Against my better judgement, I took the approach that I should 'practice' at home so that I would be ready to remove the flat bit at the bottom of a wheel out in the boon-docks. I push, prodded, jumped, squeezed and reverted to Youtoob. Using a modified 'outback' bead breaker, a length of wood used as a lever under the bull bar of the Fourby to force another shorter lump into the sidewall to release the bead. All I managed was to lift the truck off its suspension.
A couple of hours puffing and cursing was enough, I won't be carrying C clamps or bead breaker kits on trips so, bugger that for a game of mechanics! I was at home and not in a must fix it situation, I bottled out (or... chose a smarter course) and loaded the offending wheel into the van for my local shop to sort it for me. Hopefully out the back of nowhere a 4x4 will stop and drive over the bloody thing for me.
I reckon we need our fellow bike riding, tradie mates to remind their non-riding colleagues that loose screws threaten our safety, flatten our rubber and our fun.
Oi mate, you got a screw loose? That would make a T-Shirt caption
A Tek screw in the middle of nowhere, the first of three, yes three in a day for Bandito
Screening
I'm not sure if I'm just the wrong height but I seem to cop the wind off the modern crop of bikes just in all the wrong places. I blame the angular, 'Transformer' shapes that designers are favouring.
The pretty, stumpy things they come with might be great for smashing through the bush or avocado at the coffee shop but out on the road, knocking over a few hundred klicks, I find them quite wearing. The buffeting does nothing for my tinnitus. For me it comes down to fixing the noise and buffeting or selling the bike. The combination of the MRA screen and the spoiler has transformed the Kato.

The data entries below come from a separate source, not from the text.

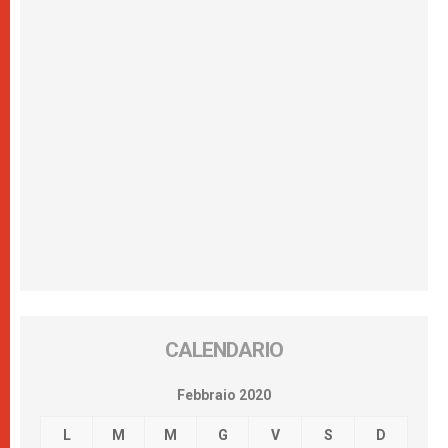
CALENDARIO
Febbraio 2020
L
M
M
G
V
S
D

We have a selection Givi and MRA screens. Initially we've stocked up ('cause we finally got them) for the 390, 790 and 890 KTM and the T700 Yammie. The distributor has the usual patchy stock of all sorts of models available.

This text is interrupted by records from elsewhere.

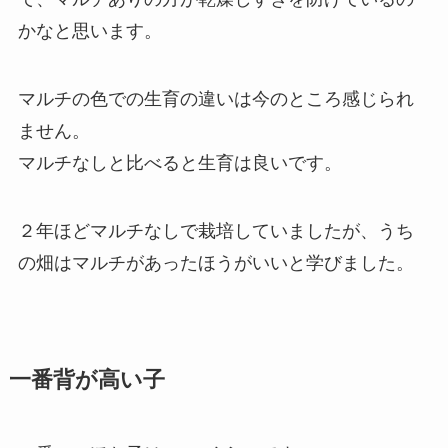
かなと思います。
マルチの色での生育の違いは今のところ感じられ
ません。
マルチなしと比べると生育は良いです。
２年ほどマルチなしで栽培していましたが、うち
の畑はマルチがあったほうがいいと学びました。
一番背が高い子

Flick us an email if you'd like us to track down something to suit you.
New Stuff
Exped have taken their sleeping mat range, thrown it in a blender and given it ten minutes on high. Add the difficulties of COVID transit and a slow realization that I was banging my head against the keyboard to finally get my head around it all. After the relief of stopping the nodding of the keyboard I find that the importer is Ol' Mother Hubbard in any case... Sheesh!
Essentially they have thrown out the old system of mattress thickness and replaced it with the R Value. Rather than descriptive names, the work experience kid came up with names like Dura, Versa and Ultra.
Most of us are used to the R Value of the batts in our ceiling as being around the 3.5 mark but can't really equate that to what we need in a mattress.
I've trialled the mid-weight, budget unit and reckon it's a pretty good jigger.
New Brain Buckets
XD-4 lobs into Strapz HQ
A trip to and from home didn't really float my boat with Arai's XD-4 but I persisted, taking it away for Easter. I'm mighty glad I did! After a few days and a few hundred klicks I've grown to love wearing it.
It has excellent airflow, top shelf comfort, it's stable in the airflow, the peak works well, is as quiet as any other ADV helmet and better than all but one or two that I've tried, and that's only by a whisker. It works well with specs too.
Graphics are a few steps ahead of what Shoei offer and finish is first rate. My only real criticism is that a visor change requires a 10 cent coin and double D Rings are so yesterday!
Stock is arriving in dribs and drabs... Thanks again to Mr COVID.